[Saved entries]
*****

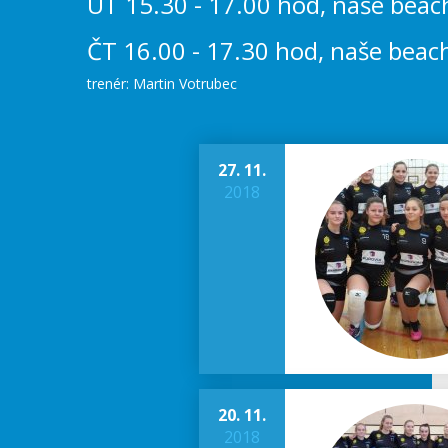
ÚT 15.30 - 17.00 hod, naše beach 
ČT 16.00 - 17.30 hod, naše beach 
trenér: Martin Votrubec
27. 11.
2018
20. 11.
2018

*****

WHAT TO DO:
What lines of the data include the word "beach"? Copy each of them.

WRITTEN ANSWER:
ÚT 15.30 - 17.00 hod, naše beach 
ČT 16.00 - 17.30 hod, naše beach 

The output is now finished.